Только дома до меня вдруг доходит, что мы общались с Горром почти по-дружески. С Горром!
Из школы я вышла с мыслью, что ненавижу его, что он – враг, а за двадцать, ну пусть тридцать минут, что мы с ним шли, а затем стояли возле наших ворот, от ненависти и враждебности не осталось и следа. И я даже не поняла, как это произошло.
Скажу больше, я не просто не чувствовала ненависти к нему – я ощущала странное волнение. Не тревогу, не беспокойство, а именно волнение. И в этом было даже что-то приятное. Может быть, потому что я вдруг увидела в Горре человека, обычного парня. Ладно, не такого уж и обычного, но, во всяком случае, не то ужасное чудовище, каким его всегда считала.

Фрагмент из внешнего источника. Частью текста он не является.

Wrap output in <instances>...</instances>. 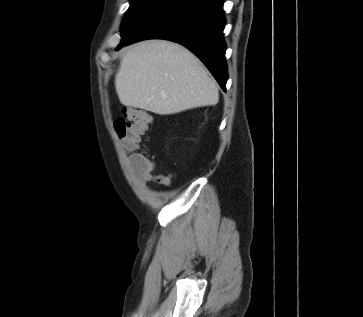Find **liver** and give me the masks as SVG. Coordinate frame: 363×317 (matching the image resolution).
<instances>
[{"label":"liver","mask_w":363,"mask_h":317,"mask_svg":"<svg viewBox=\"0 0 363 317\" xmlns=\"http://www.w3.org/2000/svg\"><path fill=\"white\" fill-rule=\"evenodd\" d=\"M120 102L160 115L218 103L216 82L186 48L163 40L125 50L115 77Z\"/></svg>","instance_id":"1"}]
</instances>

И разговаривал он со мной ничуть не высокомерно, а благодушно. И даже когда усмехался, это не выглядело едко или зло, а как-то просто и естественно.

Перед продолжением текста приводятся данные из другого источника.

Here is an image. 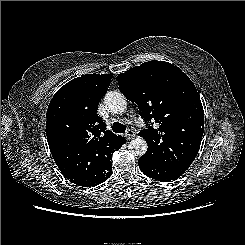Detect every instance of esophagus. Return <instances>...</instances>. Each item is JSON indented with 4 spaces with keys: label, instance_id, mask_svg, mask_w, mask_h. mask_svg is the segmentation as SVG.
<instances>
[{
    "label": "esophagus",
    "instance_id": "34e87169",
    "mask_svg": "<svg viewBox=\"0 0 245 245\" xmlns=\"http://www.w3.org/2000/svg\"><path fill=\"white\" fill-rule=\"evenodd\" d=\"M124 136H125V138H126L127 140H129V139H132L133 137H135V133H134L133 130L128 129V130L126 131V133H125Z\"/></svg>",
    "mask_w": 245,
    "mask_h": 245
}]
</instances>
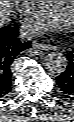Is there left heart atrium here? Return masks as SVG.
<instances>
[{"label": "left heart atrium", "instance_id": "left-heart-atrium-1", "mask_svg": "<svg viewBox=\"0 0 74 122\" xmlns=\"http://www.w3.org/2000/svg\"><path fill=\"white\" fill-rule=\"evenodd\" d=\"M64 19L54 14L49 6L41 8L30 20L29 29L35 33L58 29L63 25Z\"/></svg>", "mask_w": 74, "mask_h": 122}]
</instances>
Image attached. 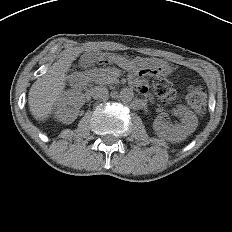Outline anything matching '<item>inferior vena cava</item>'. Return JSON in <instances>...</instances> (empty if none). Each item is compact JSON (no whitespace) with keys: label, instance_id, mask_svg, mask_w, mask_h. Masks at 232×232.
I'll return each mask as SVG.
<instances>
[{"label":"inferior vena cava","instance_id":"602c4592","mask_svg":"<svg viewBox=\"0 0 232 232\" xmlns=\"http://www.w3.org/2000/svg\"><path fill=\"white\" fill-rule=\"evenodd\" d=\"M92 95L95 99L106 100L109 97V92L105 86H95L92 90Z\"/></svg>","mask_w":232,"mask_h":232}]
</instances>
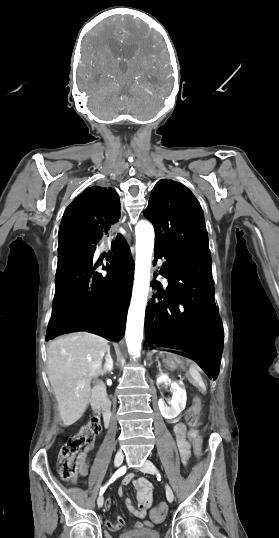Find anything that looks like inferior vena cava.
<instances>
[{
    "label": "inferior vena cava",
    "instance_id": "1",
    "mask_svg": "<svg viewBox=\"0 0 279 538\" xmlns=\"http://www.w3.org/2000/svg\"><path fill=\"white\" fill-rule=\"evenodd\" d=\"M117 455H120V456L123 457V454H122L121 450H120V452H118V453L116 454V456H117Z\"/></svg>",
    "mask_w": 279,
    "mask_h": 538
}]
</instances>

А еще он спросил, целовалась ли я с Чернышовым. Интересно, почему он это спросил? А ведь он же еще предлагал сначала до дома подвезти, ну и, в конце концов, сам, можно сказать, проводил.
Это так странно... Горр просто сам на себя не похож, честное слово. Но и я тоже хороша – стою, мою посуду, вспоминаю наш путь до дома, и сама себе улыбаюсь…
И чего, спрашивается, улыбаюсь?
Даже бабушка заметила.
– Ты сегодня, Леночка, наконец ожила. Даже светишься вон вся, – радуется она. – А то ходила как в воду опущенная. С Петькой, что ли, помирились?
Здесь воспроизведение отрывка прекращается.